The phase 1/2 FOCUS trial assessed 3 dose levels of GT005 in patients with geographic atrophy; 2 doses showed a positive safety profile, though mild adverse events were noted in patients’ study eyes. The ongoing phase 2 EXPLORE and HORIZON trials are assessing the one-time subretinal injection gene therapy based on genotyping to identify low protein production or a broader patient population.
“Evidently, an overactive complement system plays a pivotal role in dry AMD development, and subsequently, geographic atrophy disease progression,” reviewers wrote.
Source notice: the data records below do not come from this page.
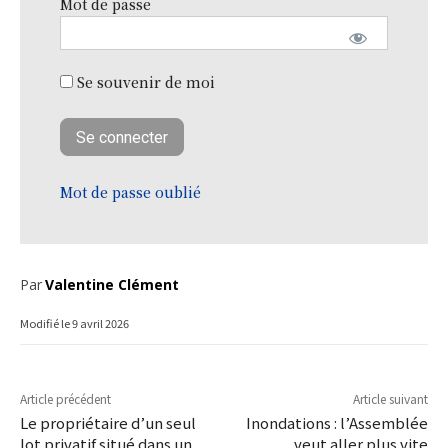
Mot de passe
Se souvenir de moi
Mot de passe oublié
Par
Valentine Clément
Modifié le
9 avril 2026
Article précédent
Article suivant
Le propriétaire d’un seul
Inondations : l’Assemblée
lot privatif situé dans un
veut aller plus vite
Another agent, AAVCAGsCD59, was designed to increase the soluble form of CD59, a cell surface protein that blocks MAC formation and thereby limits disease damage and atrophy. Its phase 1, dose-escalating HMR-1001 trial randomized 17 patients into 3 different arms of varying IVT dosage. Investigators observed a decreased rate of geographic atrophy progression in the highest-dose arm, though treatment was well tolerated in all 3 arms.
The concept of stem cell therapy in treating geographic atrophy is relevant to the capability to achieve retinal pigment epithelium (RPE) and photoreceptor regeneration. One pertinent agent, OpRegen, is undergoing phase 1/2a assessment involving 24 participants divided into 4 cohorts.
Thus far, the human embryonic stem cell-derived RPE cell therapy has been associated with favorable safety signals and increased visual functions among treated patients. However, reviewers stressed the need for caution in the development and research of geographic atrophy stem cell therapy candidates—particularly in determining an appropriate cell type per patient.
“Safety and efficacy data, along with long-term clinical trial data are required to better equip ophthalmologists to incorporate this treatment option for geographic atrophy patients,” they wrote.
Furthermore, the reviewers concluded that the development of any geographic atrophy agents require ophthalmologists carefully consider all treatment options and their safety profiles to ascertain the absolute best efficacy for their patient.
“Improving the understanding of the pathophysiology of geographic atrophy secondary to dry AMD, for patients, optometrists, and ophthalmologists alike, may further aid in correctly identifying and diagnosing patients, reduce disease burden among patients, and ultimately, prolong their visual function,” they wrote.